Pioneers in Wisconsin – Walvoord

Emigrants from Aalten to the US

In the 19th century, thousands of Achterhoekers emigrated to the United States in search of land, freedom and new opportunities. Among them was the Walvoord family. They were among the early European pioneers who sought refuge in the fertile but unexplored territories of Wisconsin.

The family name Walvoort/Walvoord comes from manor house ‘t Walfort in Aalten. Scott Anthony Walvoord, who lives in the United States and is a descendant of emigrants from the Achterhoek, has spent years researching his roots. On his website he has collected an enormous amount of information about the Walvoort/Walvoord families, in the Netherlands and the US.

The information below is mostly taken from Scott Walvoord’s website.

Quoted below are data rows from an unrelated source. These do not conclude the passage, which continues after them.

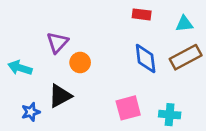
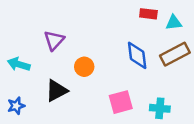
red rectangle: (142, 14) -> (148, 14), moved
orange circle: (80, 63) -> (84, 67), moved
blue star: (31, 112) -> (16, 106), moved

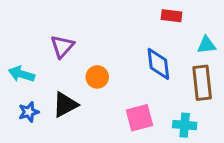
cyan triangle: (174, 23) -> (206, 45), moved
brown rectangle: (175, 54) -> (202, 83), moved, turned -68
blue star: (16, 106) -> (29, 112), moved

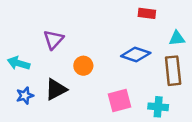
blue diamond: (158, 64) -> (136, 54), turned -64

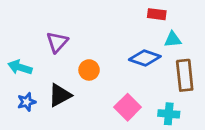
cyan triangle: (177, 38) -> (173, 39), moved
pink square: (119, 101) -> (128, 107), turned -30

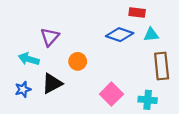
blue diamond: (145, 58) -> (120, 35), moved
cyan arrow: (20, 67) -> (29, 59), moved

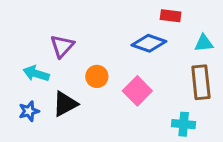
cyan triangle: (151, 35) -> (204, 43), moved
pink square: (111, 94) -> (137, 91), moved

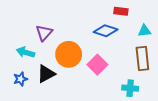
orange circle: (97, 76) -> (69, 54), size x1.6

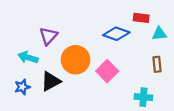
red rectangle: (121, 11) -> (141, 18), moved
brown rectangle: (142, 58) -> (157, 64), size x0.6

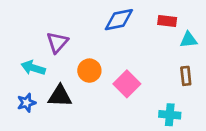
blue diamond: (116, 34) -> (119, 20), moved, turned -30
orange circle: (76, 60) -> (89, 71), size x0.7
black triangle: (51, 81) -> (60, 96), turned 30

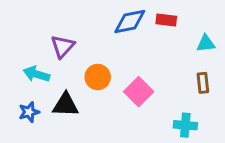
red rectangle: (167, 21) -> (166, 20), moved

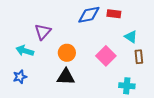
cyan triangle: (206, 43) -> (131, 37), moved, turned 40
pink square: (139, 92) -> (106, 56), moved
black triangle: (66, 105) -> (66, 77), moved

Ancestors of ‘The Founding Five’

Scott has been able to distinguish five branches of the Walvoort family that have emigrated to America. He calls these the ‘Founding Five’. They are all grandsons of Derk and Janna Walvoort, three brothers and two of their nephews. Most Walvoords and Walvoorts living in America today descend from this ‘Founding Five’.

Salomon Walvoord (Winterswijk, 21 April 1778) married in 1801 Maria Elisabeth Klumpenhouwer (Dinxperlo, 21 June 1781). They went to live on the Gantvoort farm in Barlo and had ten children there. Maria died on January 6, 1840 at the age of 58. Salomon then moved with his youngest daughter, Janna Diena (1825) to the adjacent farm Leeland. On May 1, 1846, Salomon moved in again, he moved in with his eldest son Hendrik (1802) who lived on a farm in Vragender. There he died on 8 June 1848 at the age of 70.

Walfortlaan, Aalten
Walfortlaan, Aalten (photo: Google Streetview)
Walvoord Road, Oostburg, Sheboygan
Walvoord Road, Sheboygan (photo: Google Streetview)

Hendrik Walvoord (1802-1865)

Hendrik (Aalten, 21-03-1802) was tall, dark and slender as a young man. He married three times, twice to sisters, daughters of Garrit Doornink and Dersken Wesselink. His first marriage was with Teunisken Doornink (Vragender, 16-02-1800). They married in 1824 and he moved in with his parents-in-law. Together they had two children, Gerrit Jan (Vragender, 22 January 1826) and Derk Antoni (Vragender, 24 July 1827). Derk Antoni died on January 24, 1828, at the age of six months. Five months later, Teunisken died on June 22, 1828, at the age of only 27.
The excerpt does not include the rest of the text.